The Beginner's Guide review | Eurogamer.net

Publish date: 2023-01-25
Eurogamer.net - Essential badge The second game from the creator of The Stanley Parable is an intensely personal character study and one of the most daring games in years.

Davey Wreden's debut effort The Stanley Parable was vaguely autobiographical. While its whimsical tale of a narrator consistently butting heads with an unpredictable player character was funny, it also touched on more universal themes like the nature of free will, the void between thought and action, and the conflicting internal monologues that drive, confuse, and haphazardly guide us through life.

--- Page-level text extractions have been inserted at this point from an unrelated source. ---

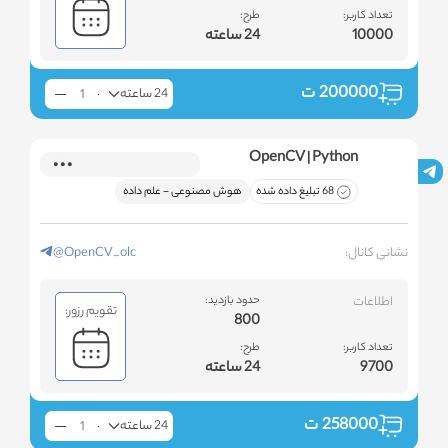
تعداد کاربر:
طرح:
10000
24 ساعته
200000
ت
24 ساعته
OpenCV | Python
68 تبلیغ داده شده
هوش مصنوعی - علم داده
نشانی کانال:
@OpenCV_olc
اطلاعات
حدود بازدید:
تقویم رزور:
800
تعداد کاربر:
طرح:
9700
24 ساعته
258000
ت
24 ساعته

It was heady stuff, but tackled in a cutesy package that primarily satirised conventional game design. Wreden's sophomore effort, The Beginner's Guide, dials down the humour, nixes the satire, and cranks the meta narrative up to 11 in one of gaming's most overtly autobiographical commercial projects.

The Beginner's Guide

Much like The Stanley Parable, The Beginner's Guide is a linear first-person game shorn of conventional mechanics like combat or puzzles (besides a single, relatively easy one early on). It also has a narrator commenting on your journey. That's where the similarities end.

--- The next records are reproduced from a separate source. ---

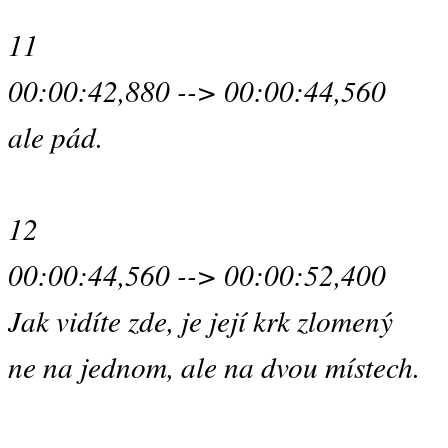
11
00:00:42,880 --> 00:00:44,560
ale pád.
12
00:00:44,560 --> 00:00:52,400
Jak vidíte zde, je její krk zlomený
ne na jednom, ale na dvou místech.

This time out, the narrator isn't an enthusiastic Englishman, but rather Wreden playing himself. Wreden explains that he's here to show off the works of his friend, Coda, an enigmatic figure with a penchant for unique, experimental games. Coda is an odd duck, however, in that he never shows his games to anyone. He makes them, deletes them, then makes more. Wreden hypothesises that we can get to know this man through his work, so off we go cataloguing the digital scrapbook of this hermetic oddball.

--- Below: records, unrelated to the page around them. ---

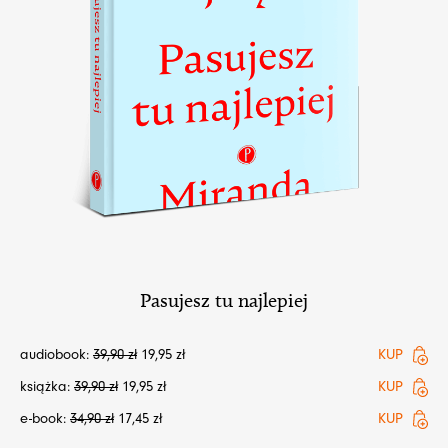
Pasujesz tu najlepiej
audiobook:
39,90
zł
19,95
zł
KUP
książka:
39,90
zł
19,95
zł
KUP
e-book:
34,90
zł
17,45
zł
KUP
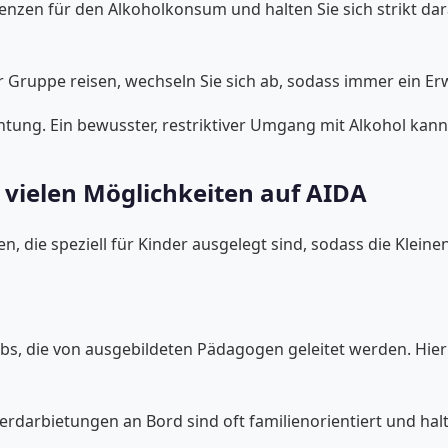
 Grenzen für den Alkoholkonsum und halten Sie sich strikt
 Gruppe reisen, wechseln Sie sich ab, sodass immer ein Er
tung. Ein bewusster, restriktiver Umgang mit Alkohol kann 
 vielen Möglichkeiten auf AIDA
ten, die speziell für Kinder ausgelegt sind, sodass die Klei
ubs, die von ausgebildeten Pädagogen geleitet werden. Hier
darbietungen an Bord sind oft familienorientiert und halten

Is Coda someone to aspire to? Someone to nurture? Someone to confide in? Or simply someone to study? Whatever your take, he's a captivating presence.

It's a fascinating premise that flips the way we usually think about games. Typically video games present worlds that we're meant to buy into. They usually contain their own lore, characters, mechanics and stories. Even more abstract titles like Journey, Rez or El Shaddai have a thematic or metaphorical consistency that guides us through their fantastical settings. With The Beginner's Guide, however, we're not meant to make sense of Coda's postmodern landscapes on their own terms, but rather to use them to paint a picture of the person who made them.

As such, The Beginner's Guide is actually a character study. Coda is one of gaming's most intriguing, mysterious figures. His games tend to deal with themes of alienation, self-doubt, obsession, depression and occasionally giddy mania. At one point he becomes obsessed with making games about various abstract interpretations of prisons, another title is a tranquil love letter to the simple pleasures of household chores, and one project mockingly uses fake online player notes scattered around a cavern as a metaphor for loneliness. Some of these games aren't particularly interesting on their own, but when splayed out in an anthology they start to tell the story of who this person really is.

Despite this, The Beginner's Guide isn't about Coda as much as it is about Wreden, the young developer from Sacramento who went from a nobody to a minor celebrity after releasing only one game. Wreden is obsessed with Coda; he's in awe of the man's rampant idea generation, unconventional design choices, and most importantly his aversion to seeking validation. Wreden's stubborn journey to understand this unique creature through their work is as captivating as the work itself - perhaps even more so.

What makes The Beginner's Guide work so well is that Wreden's quest is an inexorably human one that touches upon several universal struggles: How do you get to know someone who doesn't want to be known? How do you respond to a seemingly kindred spirit who may not be as relatable as we think? How do we interpret others by placing ourselves in their shoes when we're still trapped in our own heads?

It's a shockingly personal look into Wreden's psyche and the more we learn about his in-game persona and friend, the more we grow to care - and quite frankly worry - about the person who made this. Some will no doubt argue that it's self-indulgent, but I for one appreciate its rawness. Wreden doesn't hold back on his complex - and not always flattering - feelings about his plight in recent years, which makes The Beginner's Guide a gut-wrenching experience at times.

The Beginner's Guide is one of the most daring and creative commercial games to come out in a good long while. Some may call it pretentious or navel-gazing, and one could argue that its tight, linear design and scripted narration almost feel like an interactive LiveJournal entry. But when it's told with this level of craft and imagination I simply don't care. The Beginner's Guide's provocative imagery and personal prose set it apart from just about anything else out there. Those interested in how to tell personal stories in interactive media without resorting to waxy-faced NPCs or collectible audio diaries will find Wreden's latest a masterclass in character-driven storytelling.